Het experiment met het persoonsgebonden budget (pgb) in de Zorgverzekeringswet wordt in zijn huidige vorm gestaakt. In een brief aan de Tweede Kamer schrijft minister Klink dat de pgb-regelingen “teveel tekortkomingen” kent. De minister volgt daarmee het advies van de NZa.
Ggz
In de Awbz kunnen verzekerden al geruime tijd zelf zorg inkopen met een eigen budget. Sinds vorig jaar was het ook mogelijk om een eigen budget aan te vragen voor behandelingen die onder de Zorgverzekeringswet vallen. De regeling was met name bedoeld voor cliënten in de geestelijke gezondheidszorg (ggz). Met een pgb zouden zij voortaan eerstelijns psychologische zorg, specialistische ggz en activerende begeleiding kunnen inkopen.
Prikkels
Vorig jaar november constateerde de Nederlandse Zorgautoriteit (NZa) al dat er zeer weinig gebruik werd gemaakt van dit pgb. In een half jaar tijd werden niet meer dan zeven aanvragen ingediend en toegekend. Volgens de NZa omdat het experiment niet aansluit bij “de prikkels die verzekeraars in een marktomgeving ervaren”.
Mislukking
Volgens de belangenvereniging van pgb-houders Per Saldo en het Landelijk Platform GGZ zijn de verzekeraars in belangrijke mate verantwoordelijk voor de mislukking. Ze gaven geen goede voorlichting aan hun klanten en stelden ingewikkelde voorwaarden aan het pgb, waardoor het voor mensen onaantrekkelijk werd er gebruik van te maken. “Het experiment is destijds slecht voorbereid, en het heeft ook geen kans gekregen”, reageert Directeur Aline Saers van Per Saldo in ggz-tijdschrift Psy.’
Vervolg
Minister Klink onderzoekt nu met Per Saldo en de zorgverzekeraars hoe het pgb in de Zorgverzekeringswet toch nog een vervolg kan krijgen.

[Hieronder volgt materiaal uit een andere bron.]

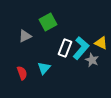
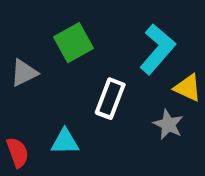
cyan L-shape: (81, 48) -> (158, 49), moved
cyan triangle: (44, 68) -> (65, 142), turned 48

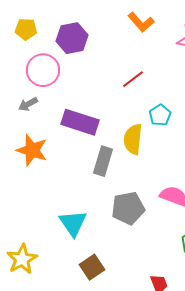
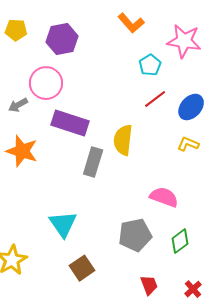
pink circle: (43, 70) -> (46, 83), moved
red line: (133, 79) -> (155, 99), moved
cyan pentagon: (160, 115) -> (150, 65), moved
gray pentagon: (128, 208) -> (135, 235), moved

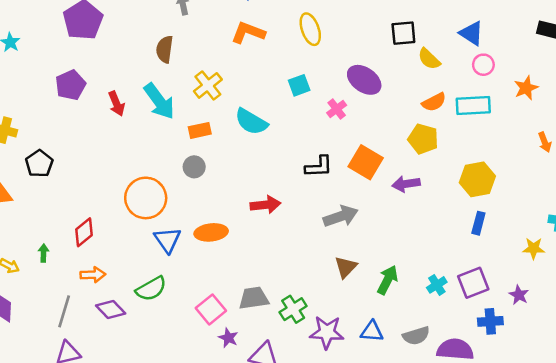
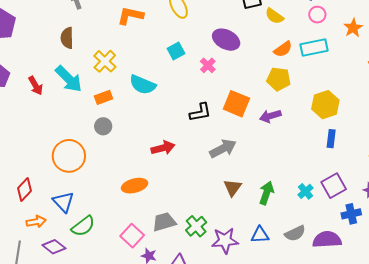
orange ellipse: (211, 232) -> (135, 186), moved
blue triangle: (168, 240) -> (63, 202), moved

Per Saldo is nog altijd overtuigd van de toegevoegde waarde. “Met de overheveling van ggz-zorg naar de Zorgverzekeringswet dreigde de activerende begeleiding in het kader van behandeling te verdwijnen”, aldus Saers in Psy. “Juist daar heeft een pgb veel zin. Dan gaat het vaak om een-op-eenbegeleiding met als doel vaardigheden aan te leren, zoals weer onder de mensen komen, functioneren in groepen, omgaan met onverwachte situaties. Mensen kunnen zo weer zelfstandiger leven. Instellingen bieden deze individuele zorg vaak niet aan.”